Improving the impact resistance and dynamic properties of jute fiber reinforced concrete for rebars design by considering tension zone of FRC

Abstract

The demand for the safety of structures against severe loading (e.g. impact) is increasing day by day. Structures safety is generally associated with the materials used for construction. To achieve economy without compromising the strength requirements, fibers are being used to enhance concrete’s mechanical properties and impact resistance. However, the effectiveness of natural fibers in concrete under impact loading needs to be investigated in details. In this study, the behavior of jute fiber reinforced concrete (JFRC) under impact and dynamic loadings is experimentally investigated. Small slab panels of plain concrete (PC) and JFRC, without and with steel reinforcements, are tested for flexural strength and impact resistance. A simplified drop-weight test is used to find the impact resistance in the laboratory. Reinforcement in slab is designed using tension zone of FRC and its value is compared with ACI design.
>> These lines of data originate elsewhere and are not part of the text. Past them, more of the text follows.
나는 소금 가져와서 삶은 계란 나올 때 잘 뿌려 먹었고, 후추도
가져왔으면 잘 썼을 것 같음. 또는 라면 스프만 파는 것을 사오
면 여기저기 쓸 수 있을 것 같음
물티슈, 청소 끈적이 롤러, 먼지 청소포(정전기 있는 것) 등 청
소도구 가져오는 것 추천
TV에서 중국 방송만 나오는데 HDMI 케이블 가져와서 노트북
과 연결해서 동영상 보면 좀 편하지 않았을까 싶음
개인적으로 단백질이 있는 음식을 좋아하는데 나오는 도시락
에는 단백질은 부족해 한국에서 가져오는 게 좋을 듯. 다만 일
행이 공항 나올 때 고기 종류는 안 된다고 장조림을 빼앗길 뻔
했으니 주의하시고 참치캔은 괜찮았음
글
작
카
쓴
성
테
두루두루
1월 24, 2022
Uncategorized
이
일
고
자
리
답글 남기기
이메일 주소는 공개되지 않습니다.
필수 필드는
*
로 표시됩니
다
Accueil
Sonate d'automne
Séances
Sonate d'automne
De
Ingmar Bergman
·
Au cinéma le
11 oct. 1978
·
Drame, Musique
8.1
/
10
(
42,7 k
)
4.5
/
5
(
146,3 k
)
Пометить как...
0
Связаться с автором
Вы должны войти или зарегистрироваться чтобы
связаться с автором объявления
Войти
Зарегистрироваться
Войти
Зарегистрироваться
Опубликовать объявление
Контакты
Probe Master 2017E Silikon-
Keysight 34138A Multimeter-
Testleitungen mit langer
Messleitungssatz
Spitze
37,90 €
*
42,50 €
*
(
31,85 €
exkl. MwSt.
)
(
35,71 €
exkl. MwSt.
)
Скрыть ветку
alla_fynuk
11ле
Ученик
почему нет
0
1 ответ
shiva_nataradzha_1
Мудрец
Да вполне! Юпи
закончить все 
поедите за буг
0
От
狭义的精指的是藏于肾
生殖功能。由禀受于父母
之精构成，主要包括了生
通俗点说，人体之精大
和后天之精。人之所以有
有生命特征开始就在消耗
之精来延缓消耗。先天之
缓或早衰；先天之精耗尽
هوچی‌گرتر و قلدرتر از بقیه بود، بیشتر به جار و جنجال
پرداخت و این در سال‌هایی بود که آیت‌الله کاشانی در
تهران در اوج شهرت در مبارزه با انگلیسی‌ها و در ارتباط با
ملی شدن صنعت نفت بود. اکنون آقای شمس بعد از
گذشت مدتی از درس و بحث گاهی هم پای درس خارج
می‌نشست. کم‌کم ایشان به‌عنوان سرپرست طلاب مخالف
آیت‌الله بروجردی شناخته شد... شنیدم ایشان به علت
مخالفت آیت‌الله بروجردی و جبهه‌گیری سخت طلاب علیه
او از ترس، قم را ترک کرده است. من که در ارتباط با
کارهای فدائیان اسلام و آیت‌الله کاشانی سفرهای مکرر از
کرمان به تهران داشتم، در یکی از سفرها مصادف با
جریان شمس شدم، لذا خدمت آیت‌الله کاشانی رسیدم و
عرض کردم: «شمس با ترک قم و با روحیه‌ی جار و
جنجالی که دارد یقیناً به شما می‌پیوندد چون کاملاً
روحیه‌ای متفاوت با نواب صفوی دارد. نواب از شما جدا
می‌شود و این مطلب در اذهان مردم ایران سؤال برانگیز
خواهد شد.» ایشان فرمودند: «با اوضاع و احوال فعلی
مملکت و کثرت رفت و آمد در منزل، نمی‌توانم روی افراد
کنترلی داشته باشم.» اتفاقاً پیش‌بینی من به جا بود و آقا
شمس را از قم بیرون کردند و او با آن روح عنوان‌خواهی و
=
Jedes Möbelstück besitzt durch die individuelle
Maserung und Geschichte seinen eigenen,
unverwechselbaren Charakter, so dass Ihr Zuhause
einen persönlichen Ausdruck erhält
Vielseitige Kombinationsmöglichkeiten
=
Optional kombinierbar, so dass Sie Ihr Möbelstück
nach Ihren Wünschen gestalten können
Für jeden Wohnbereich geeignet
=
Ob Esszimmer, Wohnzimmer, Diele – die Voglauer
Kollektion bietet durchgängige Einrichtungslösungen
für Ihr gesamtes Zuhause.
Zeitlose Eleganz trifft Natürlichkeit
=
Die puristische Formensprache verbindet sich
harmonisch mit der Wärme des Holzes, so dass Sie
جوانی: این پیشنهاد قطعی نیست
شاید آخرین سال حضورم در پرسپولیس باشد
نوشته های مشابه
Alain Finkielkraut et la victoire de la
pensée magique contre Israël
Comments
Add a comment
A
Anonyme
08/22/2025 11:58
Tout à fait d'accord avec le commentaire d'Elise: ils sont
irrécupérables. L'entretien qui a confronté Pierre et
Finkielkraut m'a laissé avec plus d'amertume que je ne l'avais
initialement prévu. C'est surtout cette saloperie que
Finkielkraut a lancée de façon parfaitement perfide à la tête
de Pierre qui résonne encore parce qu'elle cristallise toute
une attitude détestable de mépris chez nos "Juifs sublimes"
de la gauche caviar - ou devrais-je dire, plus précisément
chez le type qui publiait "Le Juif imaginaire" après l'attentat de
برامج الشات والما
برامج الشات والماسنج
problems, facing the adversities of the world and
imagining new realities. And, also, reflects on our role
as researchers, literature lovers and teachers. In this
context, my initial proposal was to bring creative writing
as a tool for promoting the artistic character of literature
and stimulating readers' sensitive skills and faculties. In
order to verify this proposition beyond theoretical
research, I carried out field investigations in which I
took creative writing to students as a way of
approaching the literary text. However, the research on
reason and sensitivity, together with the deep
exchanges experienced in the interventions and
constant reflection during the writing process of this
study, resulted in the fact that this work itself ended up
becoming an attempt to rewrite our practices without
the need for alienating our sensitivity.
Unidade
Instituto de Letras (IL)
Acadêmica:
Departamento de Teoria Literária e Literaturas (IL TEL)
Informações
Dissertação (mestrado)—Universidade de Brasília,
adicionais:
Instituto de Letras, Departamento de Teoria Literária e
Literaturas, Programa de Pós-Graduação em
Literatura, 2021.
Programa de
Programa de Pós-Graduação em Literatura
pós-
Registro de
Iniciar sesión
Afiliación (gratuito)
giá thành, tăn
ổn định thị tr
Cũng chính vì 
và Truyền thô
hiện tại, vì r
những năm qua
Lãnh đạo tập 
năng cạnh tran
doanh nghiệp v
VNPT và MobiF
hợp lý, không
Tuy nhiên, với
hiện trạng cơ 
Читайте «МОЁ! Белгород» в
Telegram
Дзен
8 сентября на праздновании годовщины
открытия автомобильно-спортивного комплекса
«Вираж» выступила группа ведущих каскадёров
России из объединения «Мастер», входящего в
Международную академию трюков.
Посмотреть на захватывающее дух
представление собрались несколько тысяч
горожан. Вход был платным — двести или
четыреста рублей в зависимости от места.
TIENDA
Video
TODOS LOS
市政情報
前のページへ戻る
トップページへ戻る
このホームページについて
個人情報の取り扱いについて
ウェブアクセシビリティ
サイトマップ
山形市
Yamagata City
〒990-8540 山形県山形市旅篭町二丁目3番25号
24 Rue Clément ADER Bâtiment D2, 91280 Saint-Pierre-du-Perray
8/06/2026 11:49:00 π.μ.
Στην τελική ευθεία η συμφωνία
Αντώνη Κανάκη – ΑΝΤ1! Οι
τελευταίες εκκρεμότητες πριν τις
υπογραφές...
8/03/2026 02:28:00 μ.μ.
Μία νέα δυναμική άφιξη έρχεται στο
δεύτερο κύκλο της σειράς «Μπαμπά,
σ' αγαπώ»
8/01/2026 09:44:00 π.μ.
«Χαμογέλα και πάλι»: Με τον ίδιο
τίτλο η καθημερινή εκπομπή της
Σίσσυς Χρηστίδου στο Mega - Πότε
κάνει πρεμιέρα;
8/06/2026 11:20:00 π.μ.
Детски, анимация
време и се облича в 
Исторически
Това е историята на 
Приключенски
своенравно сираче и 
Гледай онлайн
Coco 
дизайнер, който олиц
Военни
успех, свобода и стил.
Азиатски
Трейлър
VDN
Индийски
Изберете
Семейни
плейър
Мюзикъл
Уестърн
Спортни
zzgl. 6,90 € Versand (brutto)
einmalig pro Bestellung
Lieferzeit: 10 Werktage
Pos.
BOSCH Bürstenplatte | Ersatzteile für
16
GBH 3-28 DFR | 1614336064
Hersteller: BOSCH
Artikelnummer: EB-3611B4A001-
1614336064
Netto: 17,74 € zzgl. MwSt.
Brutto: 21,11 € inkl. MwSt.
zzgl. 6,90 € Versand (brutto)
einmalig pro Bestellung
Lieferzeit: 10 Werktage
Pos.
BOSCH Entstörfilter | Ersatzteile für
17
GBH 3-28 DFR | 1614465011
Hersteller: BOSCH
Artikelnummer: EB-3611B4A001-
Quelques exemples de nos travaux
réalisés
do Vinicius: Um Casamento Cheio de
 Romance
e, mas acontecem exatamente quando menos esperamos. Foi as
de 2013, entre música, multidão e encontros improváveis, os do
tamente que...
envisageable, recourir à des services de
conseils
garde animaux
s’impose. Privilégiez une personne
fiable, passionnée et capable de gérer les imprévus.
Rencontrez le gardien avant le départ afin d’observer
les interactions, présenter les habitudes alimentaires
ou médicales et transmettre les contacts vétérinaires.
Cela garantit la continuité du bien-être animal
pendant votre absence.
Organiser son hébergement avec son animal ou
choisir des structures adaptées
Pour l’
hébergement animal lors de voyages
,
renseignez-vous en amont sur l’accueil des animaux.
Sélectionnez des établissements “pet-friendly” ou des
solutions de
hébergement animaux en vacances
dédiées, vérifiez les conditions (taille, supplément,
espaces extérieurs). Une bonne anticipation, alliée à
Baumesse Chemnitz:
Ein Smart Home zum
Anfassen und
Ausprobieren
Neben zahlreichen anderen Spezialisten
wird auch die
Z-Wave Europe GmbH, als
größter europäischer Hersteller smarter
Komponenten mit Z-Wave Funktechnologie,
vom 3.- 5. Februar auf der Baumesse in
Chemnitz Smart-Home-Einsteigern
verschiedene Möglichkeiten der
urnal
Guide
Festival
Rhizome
Dynamic elastic modulus, resonance frequencies and damping ratios are found for different specimens as per ASTM standard C215. Basic mechanical properties are also determined. Fracture surface is examined at micro level through scanning electron microscope (SEM) under impact and flexure loads. Significant improvement in impact resistance of concrete is seen by incorporation of jute fibers. Impact resistance of JFRC is enhanced up to 6 times as compared to PC. Dynamic elastic modulus and damping ratio are also enhanced by 68% and 100%, respectively. Flexure and split-tension strengths are increased by 20% and 8%, respectively. It is concluded that about 28% steel reinforcement in slabs can be reduced by the use of short jute fibers in concrete.